In order to keep culture going, the people of Barcelona can visit many facilities in July and August for free. People who show an ID proving they work in the country’s health sector can also attend for free. "This heals some wounds," says festival director Herreruela.
Nevertheless, the city buses are practically empty; what one sees significantly more of are bicycles. Barcelona’s mayor, Ada Colau, used the lockdown to build even more bike paths in order to make the city more livable for its residents. For many people in Barcelona, it is a new experience to have the streets and squares largely to themselves, to use and enjoy at their leisure.
An end to overtourism?
The big question for Barcelona remains that of how the city intends to shape tourism in the future. The pandemic forced a chance to redefine the city’s relationship with tourism. "The pandemic has ensured that the mass tourism of 2019, with 30 million visitors, will not come back," says Xavier Marce, the city's tourism commissioner.
But he also knows that the city still has no alternative plan. Tourism accounts for some 12% of the city’s GDP — and it's not clear what could replace that. "It's an experiment, what we're doing — trying to survive without the tourists from cruise ships or the many often annoying buses from the Costa Brava," explains Marce.
The tourism commissioner is also concerned about how people are largely avoiding plane travel. In 2019, Barcelona airport handled almost 53 million passengers. El Prat Airport looks deserted this July.

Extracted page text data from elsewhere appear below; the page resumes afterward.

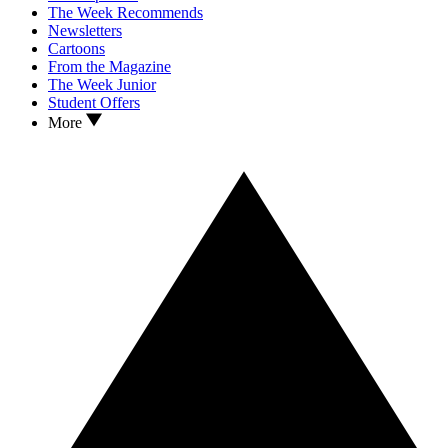
The Week Recommends
Newsletters
Cartoons
From the Magazine
The Week Junior
Student Offers
More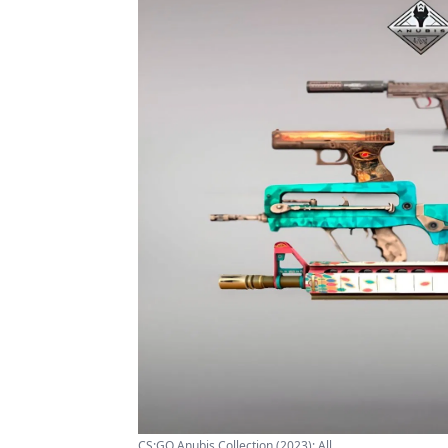
CS:GO Anubis Collection (2023): All ...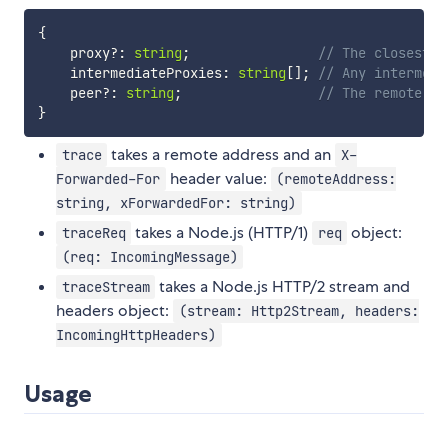
{
    proxy
?
:
string
;
// The closest p
    intermediateProxies
:
string
[
]
;
// Any intermedi
    peer
?
:
string
;
// The remote pe
}
takes a remote address and an
trace
X-
header value:
Forwarded-For
(remoteAddress:
string, xForwardedFor: string)
takes a Node.js (HTTP/1)
object:
traceReq
req
(req: IncomingMessage)
takes a Node.js HTTP/2 stream and
traceStream
headers object:
(stream: Http2Stream, headers:
IncomingHttpHeaders)
Usage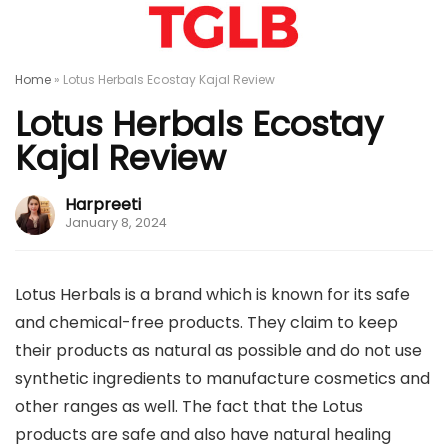
Home
»
Lotus Herbals Ecostay Kajal Review
Lotus Herbals Ecostay
Kajal Review
Harpreeti
January 8, 2024
Lotus Herbals is a brand which is known for its safe
and chemical-free products. They claim to keep
their products as natural as possible and do not use
synthetic ingredients to manufacture cosmetics and
other ranges as well. The fact that the Lotus
products are safe and also have natural healing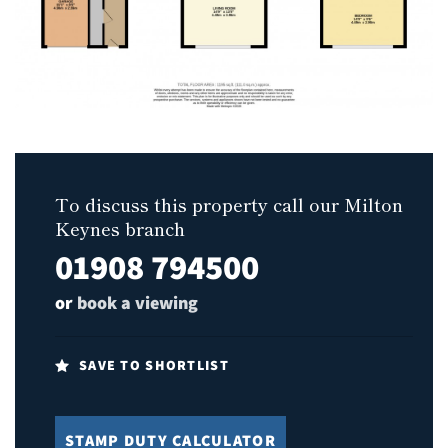
To discuss this property call our Milton
Keynes branch
01908 794500
or
book a viewing
SAVE TO SHORTLIST
STAMP DUTY CALCULATOR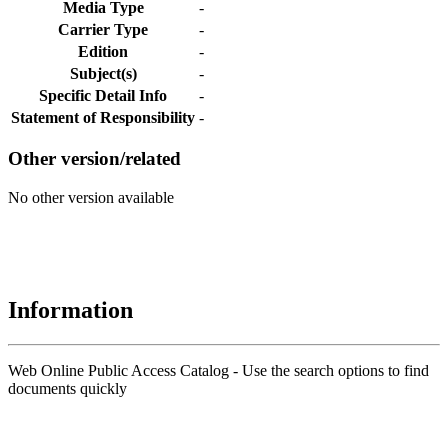
Media Type
-
Carrier Type
-
Edition
-
Subject(s)
-
Specific Detail Info
-
Statement of Responsibility
-
Other version/related
No other version available
Information
Web Online Public Access Catalog - Use the search options to find
documents quickly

Not everyone likes the mandatory provision of personal data upon entry, and body temperature is measured remotely by a thermal camera. The few vacationers who stroll through the city these days have mostly traveled by car from Italy or France.
Hope for a new beginning
Herreruela's eyes look melancholy over his black mask: "Fewer tourists is good for some, but for many it's a drama." Only with the support of locals can hotels, cultural institutions, restaurants and bars survive.
Barcelona has experience in overcoming crises. In 2017, an armed attacker raced into a crowd with a small truck in the center of Las Ramblas, killing 14 people. The shock paralyzed the city for weeks, but it didn't keep the tourists away fro long.
It makes Felix Navas, Managing Director of Catalonia Hotels, somewhat optimistic that the pandemic can also be managed. Sixteen of the chain's 26 hotels in the city have been open again since mid-June. The 4-star hotel on Plaza Espana was a COVID-19 emergency camp for the Hospital Clinic just a few weeks ago. Now, 25% of beds have been booked.
It is also deserted at the nearby Fira de Barcelona exhibition center. "The cancellation of the Mobile World Congress in February, which brings hundreds of thousands of people to Barcelona every year, made it clear to everyone that something dramatic was taking place here," explains Xavi Bufi, deputy director of the hotel.
Whether the world's largest telecoms show will take place in 2021 depends on how the pandemic continues. Meanwhile, Amaia, one local bartender originally from Sevilla, is happy that she is among people again, even if they are few: "I couldn't stand it at home anymore."
Tour guide Reurings is divided: "When people ask me whether it is safe to come to Barcelona, I don't know what to say. However, I believe that 2020 offers the opportunity to enjoy treasures like the otherwise completely overcrowded Parc Guell in a special way." Up to 400 visitors usually show up here in half an hour. Fewer than that now come in an entire day. For a city trip to Barcelona, where you want to see the sights in peace, there is no better summer than this.